• GIVEN DATA:
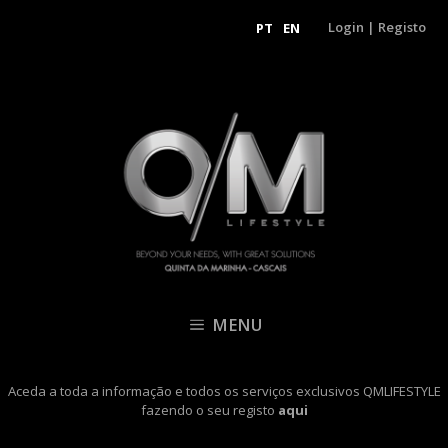
Login
|
Registo
PT
EN
MENU
Aceda a toda a informação e todos os serviços exclusivos QMLIFESTYLE
fazendo o seu registo
aqui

• DESCRIPTION OF THE TASK:
Output the listing above exactly as it stands; no picture should appear.

• SOLUTION FOR THIS TASK:
Login
|
Registo
PT
EN
MENU
Aceda a toda a informação e todos os serviços exclusivos QMLIFESTYLE
fazendo o seu registo
aqui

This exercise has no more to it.